### Your assignment
Write each entry out again verbatim, pictures excluded.

### Task input
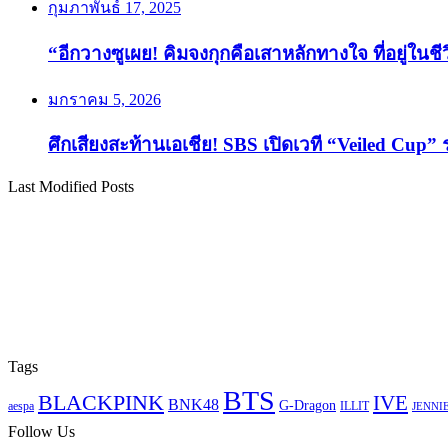
กุมภาพันธ์ 17, 2025
“อีกวางซูเผย! คิมจงกุกคือเสาหลักทางใจ ที่อยู่ในช
มกราคม 5, 2026
ศึกเสียงสะท้านเอเชีย! SBS เปิดเวที “Veiled Cup” 
Last Modified Posts
Tags
BTS
BLACKPINK
IVE
BNK48
G-Dragon
aespa
ILLIT
JENNI
Follow Us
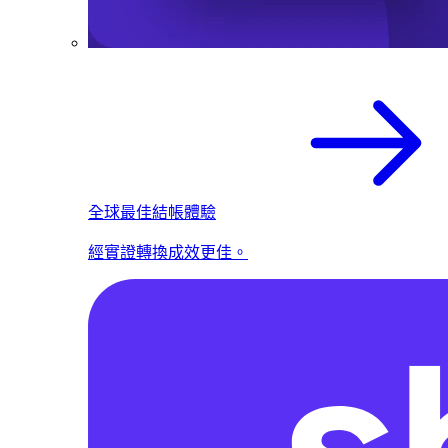
全球最佳結帳體驗
經實證轉換成效更佳。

### Answer area
กุมภาพันธ์ 17, 2025
“อีกวางซูเผย! คิมจงกุกคือเสาหลักทางใจ ที่อยู่ในช
มกราคม 5, 2026
ศึกเสียงสะท้านเอเชีย! SBS เปิดเวที “Veiled Cup” 
Last Modified Posts
Tags
BTS
BLACKPINK
IVE
BNK48
G-Dragon
aespa
ILLIT
JENNI
Follow Us
全球最佳結帳體驗
經實證轉換成效更佳。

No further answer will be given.